### Aim of the exercise
Across all the records, filter for lines with the word "prosciutto" and copy them.

### Given data
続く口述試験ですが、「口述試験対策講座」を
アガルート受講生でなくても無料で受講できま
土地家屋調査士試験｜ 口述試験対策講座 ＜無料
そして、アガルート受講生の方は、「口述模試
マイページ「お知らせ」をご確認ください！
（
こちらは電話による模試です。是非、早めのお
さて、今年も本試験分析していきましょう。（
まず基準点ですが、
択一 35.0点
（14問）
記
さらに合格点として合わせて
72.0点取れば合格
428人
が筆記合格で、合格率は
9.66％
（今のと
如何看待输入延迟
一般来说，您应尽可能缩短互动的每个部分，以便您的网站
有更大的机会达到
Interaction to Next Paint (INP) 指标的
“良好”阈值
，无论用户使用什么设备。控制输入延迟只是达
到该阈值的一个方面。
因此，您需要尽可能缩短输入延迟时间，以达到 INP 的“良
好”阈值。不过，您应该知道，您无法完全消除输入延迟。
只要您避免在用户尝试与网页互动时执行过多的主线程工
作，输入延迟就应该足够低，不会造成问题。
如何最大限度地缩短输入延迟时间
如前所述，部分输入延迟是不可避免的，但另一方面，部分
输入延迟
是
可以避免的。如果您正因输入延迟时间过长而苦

--

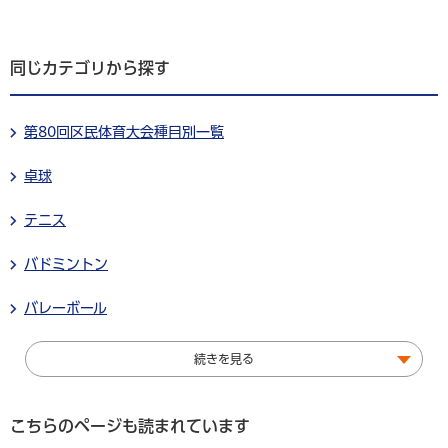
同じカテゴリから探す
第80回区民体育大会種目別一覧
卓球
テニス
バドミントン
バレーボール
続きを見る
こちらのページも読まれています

==

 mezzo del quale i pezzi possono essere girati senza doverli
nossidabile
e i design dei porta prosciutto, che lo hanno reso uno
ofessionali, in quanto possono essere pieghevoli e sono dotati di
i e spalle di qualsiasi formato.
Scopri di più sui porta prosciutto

### Result below
e i design dei porta prosciutto, che lo hanno reso uno
Scopri di più sui porta prosciutto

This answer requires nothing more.